- **AIM OF THE TASK**
Keep every line in which "Wireless" occurs and drop the rest of the data.

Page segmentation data
"""

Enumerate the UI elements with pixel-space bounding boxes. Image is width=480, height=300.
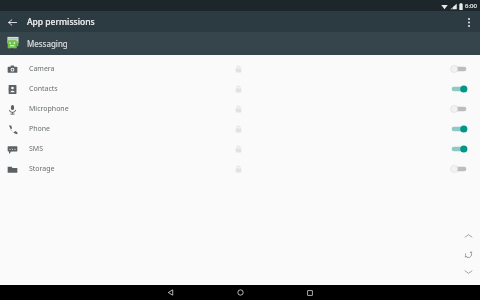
button[interactable]: Contacts xyxy=(0,79,480,99)
button[interactable]: Home xyxy=(225,285,255,300)
staticText: App permissions xyxy=(27,16,95,28)
button[interactable]: Contacts permission toggle xyxy=(446,81,472,97)
button[interactable]: Microphone xyxy=(0,99,480,119)
button[interactable]: Scroll up xyxy=(459,227,477,245)
staticText: Contacts xyxy=(29,84,58,94)
staticText: 6:00 xyxy=(465,2,477,10)
staticText: SMS xyxy=(29,144,44,154)
staticText: Messaging xyxy=(27,38,68,49)
button[interactable]: Back xyxy=(4,14,20,30)
button[interactable]: Back xyxy=(155,285,185,300)
button[interactable]: Refresh xyxy=(459,245,477,263)
button[interactable]: More options xyxy=(461,14,477,30)
button[interactable]: Storage xyxy=(0,159,480,179)
button[interactable]: Camera xyxy=(0,59,480,79)
button[interactable]: Camera permission toggle xyxy=(446,61,472,77)
button[interactable]: Recent apps xyxy=(295,285,325,300)
staticText: Storage xyxy=(29,164,55,174)
button[interactable]: Scroll down xyxy=(459,263,477,281)
staticText: Camera xyxy=(29,64,55,74)
button[interactable]: Microphone permission toggle xyxy=(446,101,472,117)
button[interactable]: SMS xyxy=(0,139,480,159)
button[interactable]: Storage permission toggle xyxy=(446,161,472,177)
staticText: Phone xyxy=(29,124,51,134)
button[interactable]: Messaging xyxy=(0,32,480,55)
button[interactable]: SMS permission toggle xyxy=(446,141,472,157)
button[interactable]: Phone permission toggle xyxy=(446,121,472,137)
button[interactable]: Phone xyxy=(0,119,480,139)
staticText: Microphone xyxy=(29,104,69,114)
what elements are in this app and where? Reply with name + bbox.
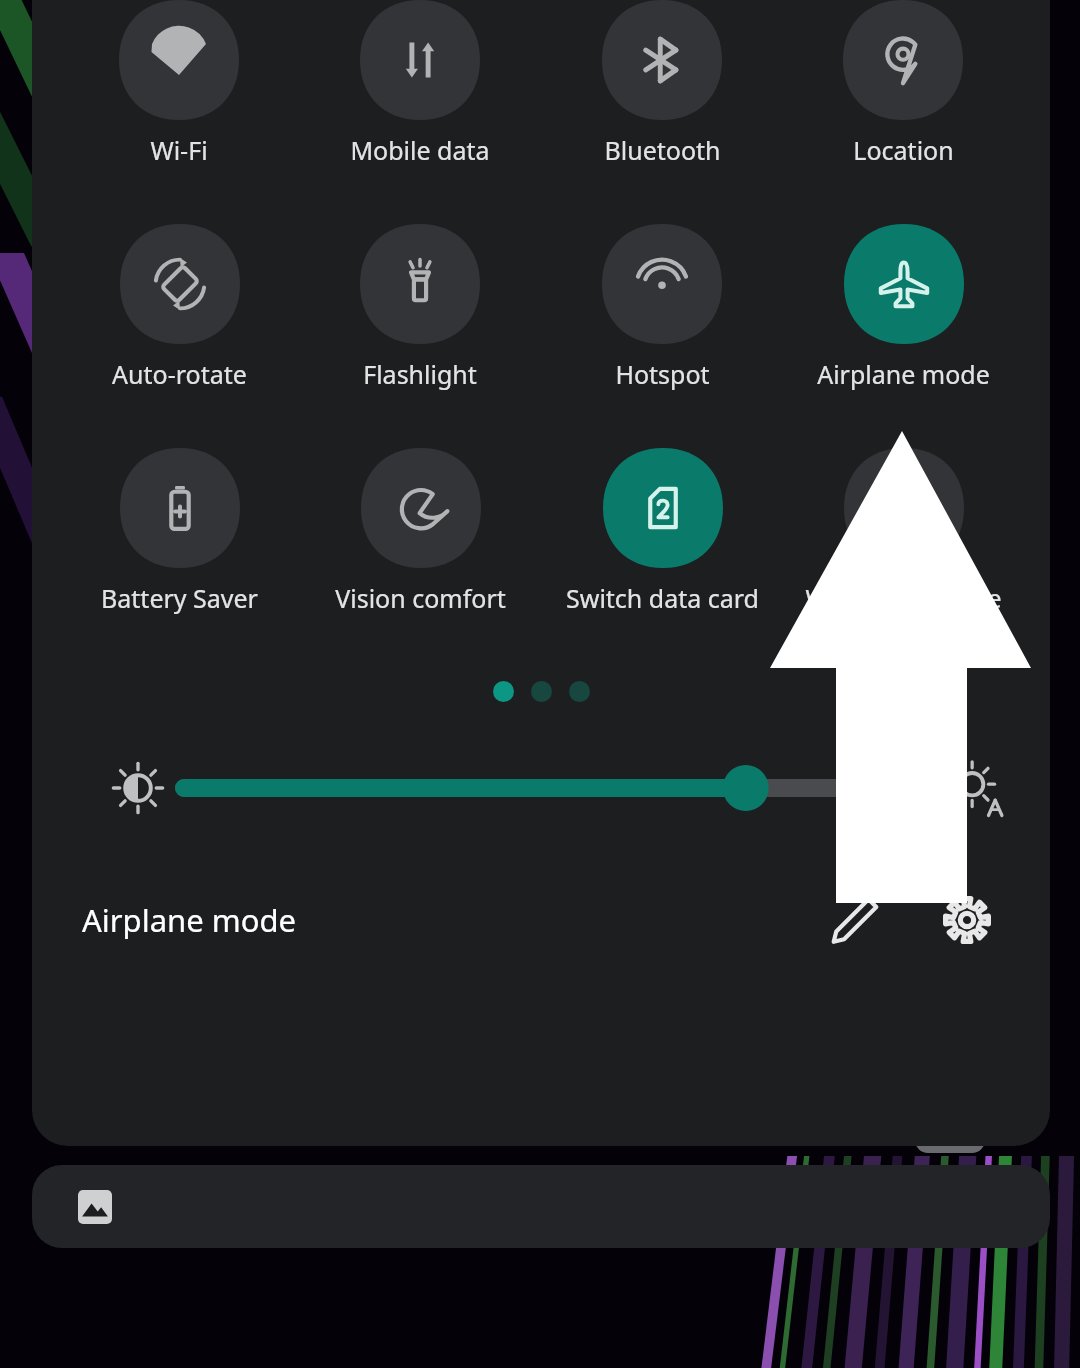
button[interactable]: Bluetooth [602, 0, 722, 167]
button[interactable]: Brightness [184, 766, 928, 810]
staticText: Airplane mode [817, 357, 990, 391]
staticText: Wireless balance [805, 581, 1002, 615]
button[interactable]: Wireless balance [805, 448, 1002, 615]
staticText: Airplane mode [82, 899, 297, 941]
button[interactable]: Airplane mode [817, 224, 990, 391]
staticText: Wi-Fi [150, 133, 208, 167]
button[interactable]: Wi-Fi [119, 0, 239, 167]
staticText: Flashlight [363, 357, 477, 391]
staticText: Hotspot [615, 357, 710, 391]
button[interactable]: Auto-rotate [112, 224, 247, 391]
button[interactable]: Edit tiles [816, 881, 894, 959]
button[interactable]: Battery Saver [101, 448, 258, 615]
button[interactable]: Flashlight [360, 224, 480, 391]
staticText: Bluetooth [604, 133, 721, 167]
button[interactable]: Settings [928, 881, 1006, 959]
staticText: Battery Saver [101, 581, 258, 615]
button[interactable]: Vision comfort [335, 448, 506, 615]
button[interactable]: Mobile data [350, 0, 490, 167]
button[interactable]: Hotspot [602, 224, 722, 391]
button[interactable]: Location [843, 0, 963, 167]
staticText: Mobile data [350, 133, 490, 167]
staticText: Location [853, 133, 954, 167]
staticText: Switch data card [566, 581, 759, 615]
staticText: Vision comfort [335, 581, 506, 615]
button[interactable] [32, 1165, 1050, 1248]
staticText: Auto-rotate [112, 357, 247, 391]
button[interactable]: Switch data card [566, 448, 759, 615]
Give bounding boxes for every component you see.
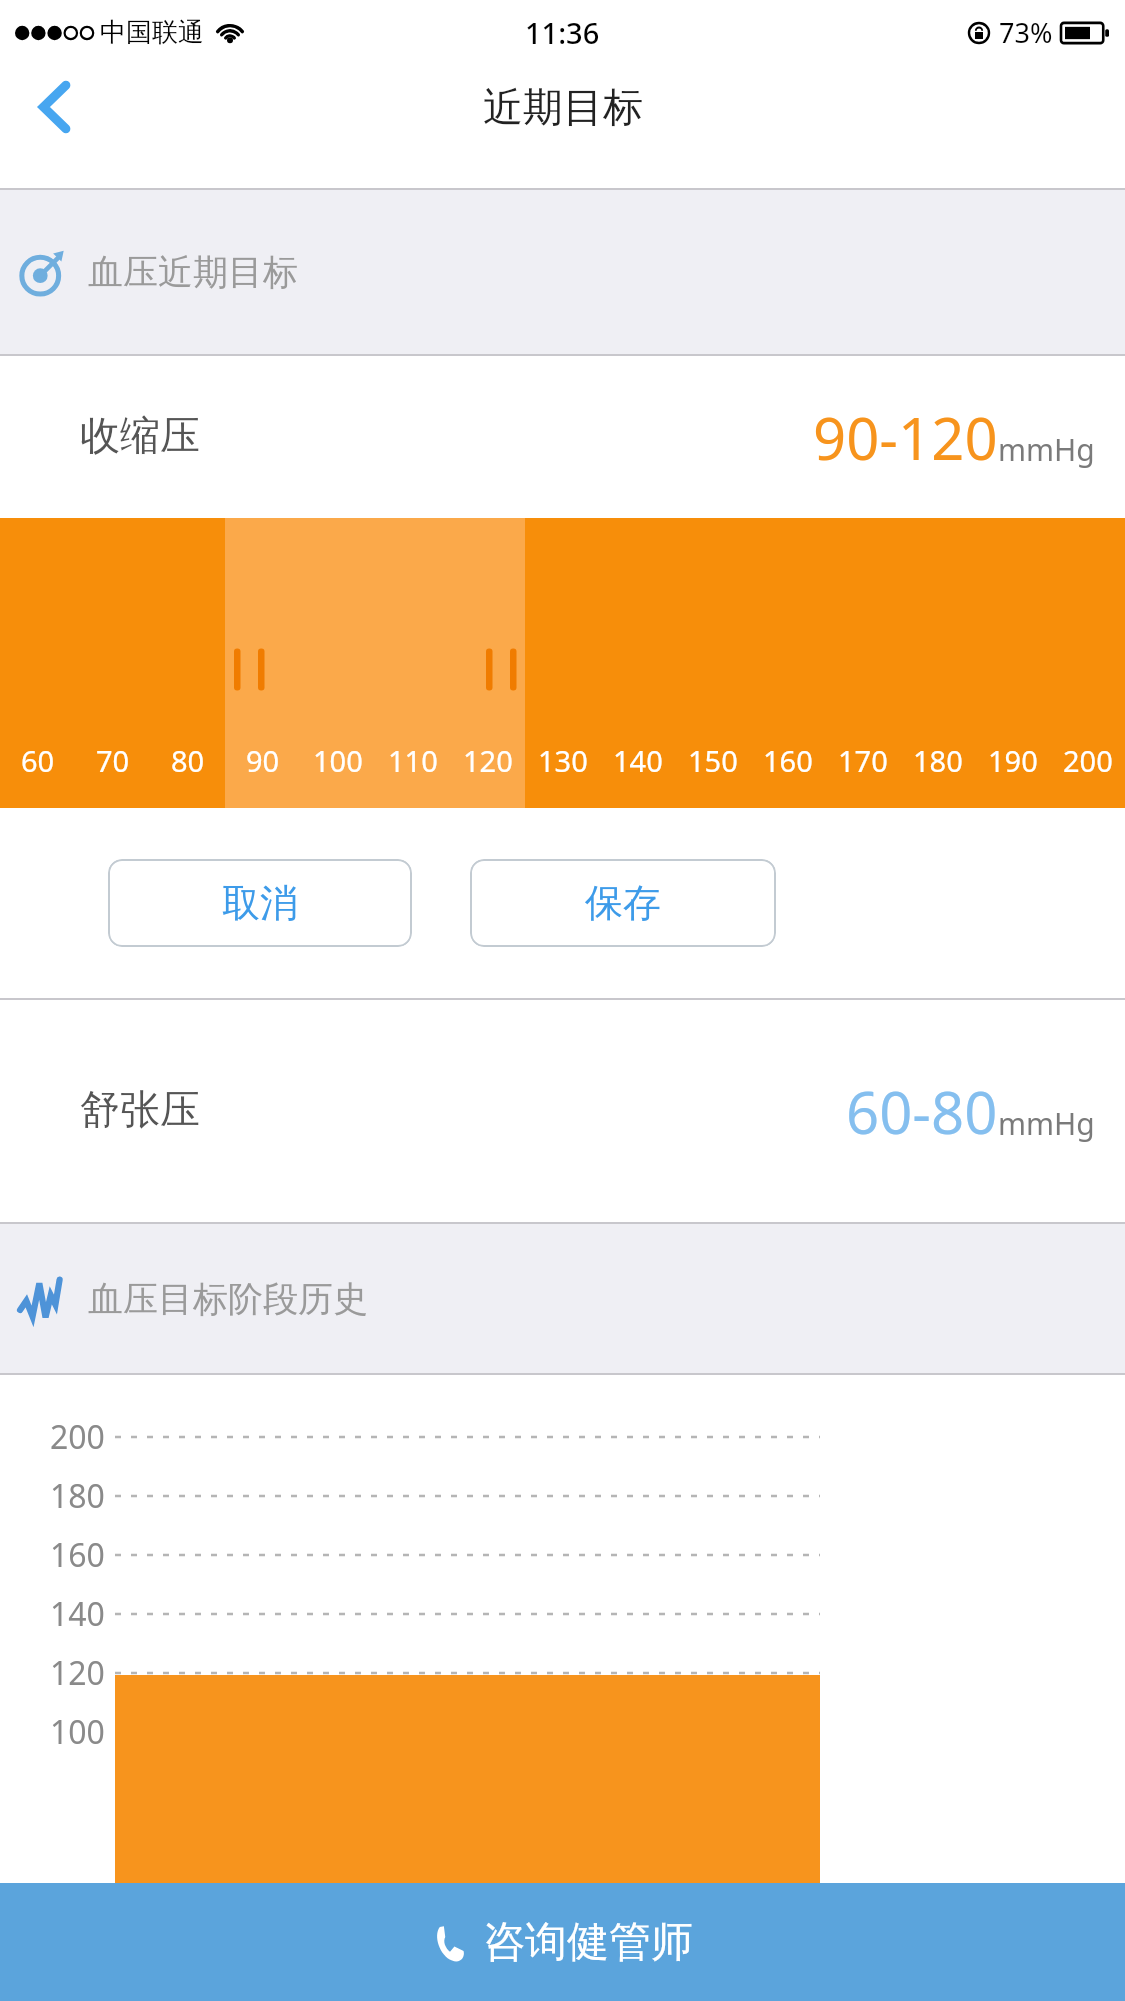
staticText: 11:36 <box>525 13 600 52</box>
staticText: 200 <box>50 1415 105 1459</box>
staticText: 血压目标阶段历史 <box>88 1277 368 1321</box>
staticText: 收缩压 <box>80 410 200 460</box>
staticText: 近期目标 <box>483 82 643 132</box>
staticText: 130 <box>538 741 588 780</box>
staticText: 160 <box>50 1533 105 1577</box>
button[interactable]: 舒张压 <box>0 1000 1125 1222</box>
staticText: 舒张压 <box>80 1084 200 1134</box>
staticText: 60-80 <box>846 1072 998 1151</box>
staticText: 90-120 <box>813 398 998 477</box>
staticText: mmHg <box>998 429 1095 470</box>
staticText: 100 <box>50 1710 105 1754</box>
staticText: 140 <box>50 1592 105 1636</box>
button[interactable]: 保存 <box>470 859 776 947</box>
staticText: 170 <box>838 741 888 780</box>
staticText: 70 <box>96 741 130 780</box>
staticText: 血压近期目标 <box>88 250 298 294</box>
staticText: 200 <box>1063 741 1113 780</box>
staticText: 120 <box>463 741 513 780</box>
staticText: 中国联通 <box>100 16 204 49</box>
button[interactable]: 收缩压 <box>0 356 1125 518</box>
button[interactable]: 60 <box>0 518 1125 808</box>
staticText: 73% <box>999 14 1053 51</box>
staticText: 160 <box>763 741 813 780</box>
staticText: 100 <box>313 741 363 780</box>
staticText: 90 <box>246 741 280 780</box>
staticText: mmHg <box>998 1103 1095 1144</box>
staticText: 140 <box>613 741 663 780</box>
staticText: 保存 <box>585 879 661 927</box>
staticText: 150 <box>688 741 738 780</box>
staticText: 60 <box>21 741 55 780</box>
staticText: 190 <box>988 741 1038 780</box>
staticText: 80 <box>171 741 205 780</box>
staticText: 120 <box>50 1651 105 1695</box>
staticText: 110 <box>388 741 438 780</box>
button[interactable]: 咨询健管师 <box>0 1883 1125 2001</box>
staticText: 取消 <box>222 879 298 927</box>
staticText: 180 <box>50 1474 105 1518</box>
staticText: 180 <box>913 741 963 780</box>
staticText: 咨询健管师 <box>483 1916 693 1969</box>
button[interactable]: Back <box>0 65 110 148</box>
button[interactable]: 取消 <box>108 859 412 947</box>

"""

- **ANSWER**
staticText: Wireless balance [805, 581, 1002, 615]
button[interactable]: Wireless balance [805, 448, 1002, 615]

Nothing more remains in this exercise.